During open gastroesophageal resection, hypotension is common (systolic blood pressure less than 90 mm Hg is experienced in more than 30 % of the patients) and is probably accompanied by a reduced gastric microcirculatory flow. The hypotension may be due to several factors;

• Sympathic nerve system blockage due to thoracic epidural neuraxial anesthesia: Several studies have found reduced splanchnic flow after epidural anesthesia, which was associated with a decrease in systemic resistance and mean arterial pressure [14, 15]. The impact of the time-point for activation of epidural analgesia, on complications in the postoperative period is unknown. An unpublished study (Nielsen T: "Increased cardiac output after Whipple's procedure for pancreatic cancer") suggests that early activation during operation leads to significantly longer stay in the recovery ward after the surgery.
• The initial manipulation of viscera, results in a mesenteric traction reflex (also called eventration syndrome) with vasodilatation and secondary hypotension [16, 17]. The reason for mesenteric traction reflex is unknown, but is believed to be elicited by traction on the mesenterial blood vessels, resulting in a local release of prostacyclin (PGI2) from the endothelium. This reflex has mainly been shown to occur during pancreatic, gastric and aortic surgery, where manipulation of the mesenteric root is inevitable [18-21]. PGI2 is a potent vasodilatator, with inhibitory effect on platelet aggression and on vascular smooth cell proliferation [22-24].

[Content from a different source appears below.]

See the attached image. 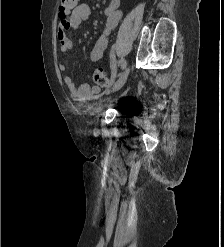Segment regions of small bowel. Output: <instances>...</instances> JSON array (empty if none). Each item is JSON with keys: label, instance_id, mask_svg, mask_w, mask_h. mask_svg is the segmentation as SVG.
Instances as JSON below:
<instances>
[{"label": "small bowel", "instance_id": "obj_1", "mask_svg": "<svg viewBox=\"0 0 224 247\" xmlns=\"http://www.w3.org/2000/svg\"><path fill=\"white\" fill-rule=\"evenodd\" d=\"M106 16V23L103 31L96 39L91 51L90 59L92 61L100 60L107 48L109 35L111 31L118 25L123 13L120 9V0H111L104 10ZM91 16V8L87 4L78 5L72 14L59 24L57 33V39L60 44V50L63 53L70 51L73 47L71 39L67 36L69 30L78 29L82 22L88 20ZM59 70L61 72L67 71L66 64H60ZM64 83L70 92L71 96L78 100H89L100 92L99 86L90 87L87 84H83L80 87H76L73 79L69 76L64 78Z\"/></svg>", "mask_w": 224, "mask_h": 247}]
</instances>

Microcirculatory measurements:

Laser Speckle Contrast Imaging (LSCI) is a relatively new technique for microcirculatory monitoring. When laser light encounters a surface of an object, a random interference effect generates, called laser speckle contrast. The speckle pattern changes depending on the velocity of the object, and it is possible to get information regarding the object's movements, by the fluctuations in the speckle pattern. By measuring the concentration and velocity of blood cells, tissue perfusion may be assessed by LSCI technique. A real-time and non-touch measurement can be made on a large field (0.5 cm x 0.7 cm up to 15 cm x 20 cm). The camera is placed at a distance of 20-30 cm and measures the relative flow (flux) in the regions of interest. The measurement is at a depth of 1-2 mm by infrared light reflected from circulating erythrocytes in the micro-vessels.

Hypothesis and aim:

Robot-assisted laparoscopic surgery alters the hemodynamics and microcirculation in the splanchnic system by reduced release of vasoactive substances, such as PGI2, compared to open surgery. With this study, the investigators wish to evaluate hemodynamic fluctuations and gastric microcirculation, and correlate these to serum levels of PGI2 at different stages of surgery in robotic assisted laparoscopic surgery and open surgery, respectively.

Methods:

2 × 25 consecutive patients selected for robotic assisted laparoscopic or open surgery. Hemodynamic assessments are according to standardized methods. Blood samples will be drawn at: 1) after induction of anesthesia, 2) when the peritoneum is first entered, 3) after 15 min. of surgery, 4) after liberation of stomach, 5) after abdominal skin closure, 6) after extraction of the gastric conduit into the thorax, 7) after formation of the anastomosis, 8) after thoracic skin closure, 9) 18 hours after surgery. LSCI will be used to measure the microcirculation at two locations (3 cm from the pylorus and just below the site of the anastomosis (the body)) on the stomach five times during open surgery, and twice during the thoracic part of robotic assisted laparoscopic surgery.

Statistics:

Statistical power-calculation is carried out on an expected difference of the occurrence of mesenteric traction reflex between patients operated with open vs. MIT. By using sample size of 50 comparing percentages where group one is 55 % and group two is 12 % [17], a requirement of 18 patients in each group is calculated in order to obtain a statistical power greater than 0.80 with a α-level of <0.05.